To manually delete the AWSServiceRoleForGlobalAccelerator service-linked role

  1. Sign in to the AWS Management Console and open the IAM console at

  2. In the navigation pane of the IAM console, choose Roles. Then select the check box next to the role name that you want to delete, not the name or row itself.

  3. For Role actions at the top of the page, choose Delete role.

  4. In the confirmation dialog box, review the service last accessed data, which shows when each of the selected roles last accessed an AWS service. This helps you to confirm whether the role is currently active. If you want to proceed, choose Yes, Delete to submit the service-linked role for deletion.

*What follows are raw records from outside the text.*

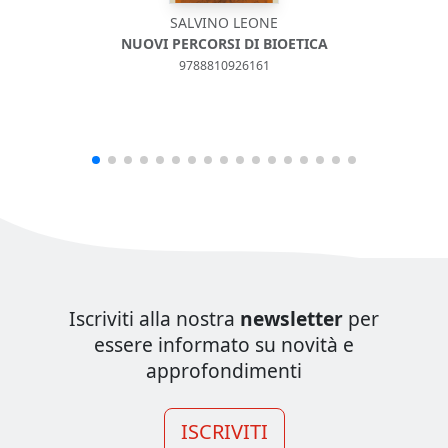
SALVINO LEONE
NUOVI PERCORSI DI BIOETICA
9788810926161
Iscriviti alla nostra
newsletter
per
essere informato su novità e
approfondimenti
ISCRIVITI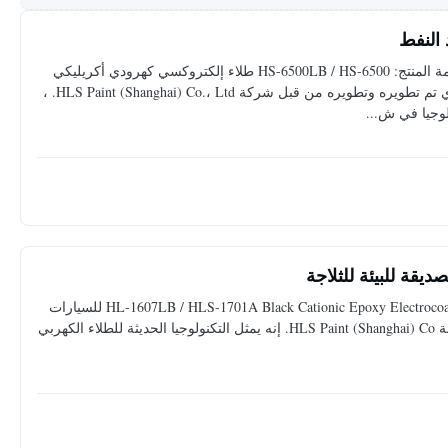
طلاء كهربائي خاص بالأشعة فوق البنفسجية للرادياتور مقدمة المنتج: HS-6500LB / HS-6500 طلاء إلكتروكسي كهرودي أكريليكي
أكريليكي للسيارة هو الجيل الكهربائي الكهربائي 9 جيل الذي تم تطويره وتطويره من قبل شركة HLS Paint (Shanghai) Co.، Ltd. ،
لوجيا في ش...
ثلاجة منزلية ، طلاء كهربائي لصناعة الثلاجة مقدمة المنتج HL-1607LB / HLS-1701A Black Cationic Epoxy Electrocoat للسيارات
هو جيل جديد من الطلاء الكهربائي تم بحثه وتطويره بواسطة HLS Paint (Shanghai) Co. إنه يمثل التكنولوجيا الحديثة للطلاء الكهربي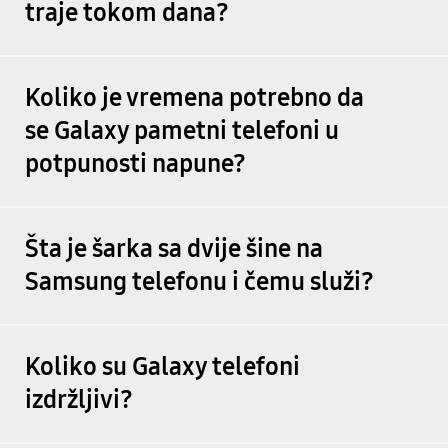
traje tokom dana?
Koliko je vremena potrebno da
se Galaxy pametni telefoni u
potpunosti napune?
Šta je šarka sa dvije šine na
Samsung telefonu i čemu služi?
Koliko su Galaxy telefoni
izdržljivi?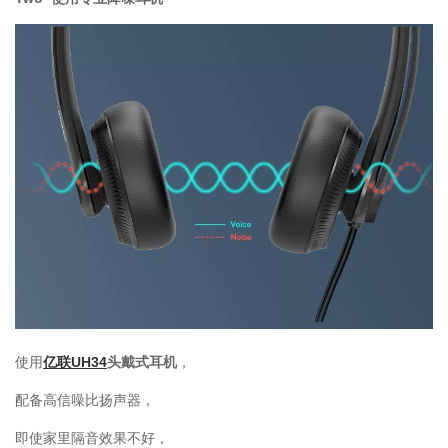
使用
亿联UH34
头戴式耳机
，
配备高信噪比扬声器，
即使家里隔音效果不好，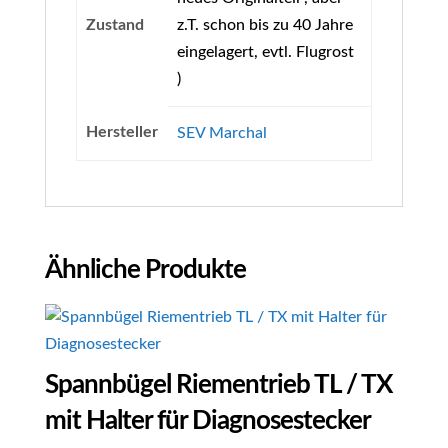
Zustand
z.T. schon bis zu 40 Jahre
eingelagert, evtl. Flugrost
)
Hersteller
SEV Marchal
Ähnliche Produkte
Spannbügel Riementrieb TL / TX
mit Halter für Diagnosestecker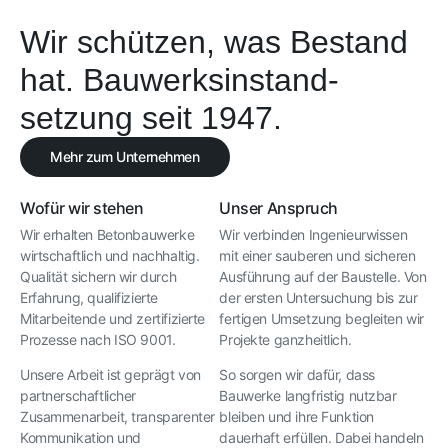
Wir schützen, was Bestand
hat. Bauwerksinstand­
setzung seit 1947.
Mehr zum Unternehmen
Wofür wir stehen
Unser Anspruch
Wir erhalten Betonbauwerke
Wir verbinden Ingenieurwissen
wirtschaftlich und nachhaltig.
mit einer sauberen und sicheren
Qualität sichern wir durch
Ausführung auf der Baustelle. Von
Erfahrung, qualifizierte
der ersten Untersuchung bis zur
Mitarbeitende und zertifizierte
fertigen Umsetzung begleiten wir
Prozesse nach ISO 9001.
Projekte ganzheitlich.
Unsere Arbeit ist geprägt von
So sorgen wir dafür, dass
partnerschaftlicher
Bauwerke langfristig nutzbar
Zusammenarbeit, transparenter
bleiben und ihre Funktion
Kommunikation und
dauerhaft erfüllen. Dabei handeln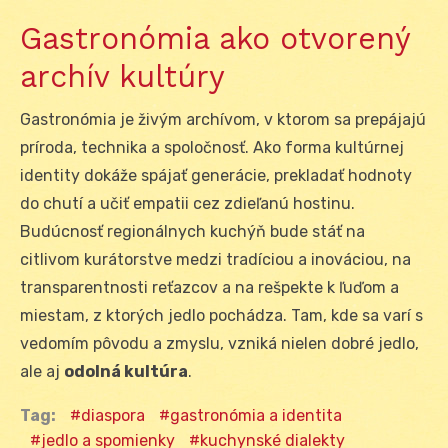
Gastronómia ako otvorený
archív kultúry
Gastronómia je živým archívom, v ktorom sa prepájajú
príroda, technika a spoločnosť. Ako forma kultúrnej
identity dokáže spájať generácie, prekladať hodnoty
do chutí a učiť empatii cez zdieľanú hostinu.
Budúcnosť regionálnych kuchýň bude stáť na
citlivom kurátorstve medzi tradíciou a inováciou, na
transparentnosti reťazcov a na rešpekte k ľuďom a
miestam, z ktorých jedlo pochádza. Tam, kde sa varí s
vedomím pôvodu a zmyslu, vzniká nielen dobré jedlo,
ale aj
odolná kultúra
.
Tag:
diaspora
gastronómia a identita
jedlo a spomienky
kuchynské dialekty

  5. Watch the IAM console notifications to monitor the progress of the service-linked role deletion. Because the IAM service-linked role deletion is asynchronous, after you submit the role for deletion, the deletion task can succeed or fail. For more information, see Deleting a service-linked role in the IAM User Guide.

Updates to the policy for the Global Accelerator service-linked role (an AWS managed policy)

View details about updates to AWSGlobalAcceleratorSLRPolicy, the AWS managed policy for the Global Accelerator service-linked role. The following table lists updates since this service began tracking changes to the policy. For automatic alerts about changes to this page, subscribe to the RSS feed on the AWS Global Accelerator Document history page.

Change Description Date

AWSGlobalAcceleratorSLRPolicy – Updated policy

Global Accelerator added new permissions to support IPv6 addresses.

Global Accelerator uses ec2:AssignIpv6Addresses to update the GlobalAccelerator ENI on a customer subnet with an IPv6 address for sending and receiving IPv6 traffic, and uses UnassignIpv6Addresses to remove the IPv6 address when it's no longer needed.

November 15, 2021

AWSGlobalAcceleratorSLRPolicy – Updated policy

Global Accelerator added a new permission to help Global Accelerator to diagnose errors.

Global Accelerator uses ec2:DescribeRegions to determine the AWS Region that a customer is in, which can help Global Accelerator to troubleshoot errors.

May 18, 2021

Global Accelerator started tracking changes

Global Accelerator started tracking changes for its AWS managed policies.

May 18, 2021

Supported Regions for Global Accelerator service-linked roles

Global Accelerator supports using service-linked roles in AWS Regions where Global Accelerator is supported.

For a list of the AWS Regions where Global Accelerator and other services are currently supported, see the AWS Region Table.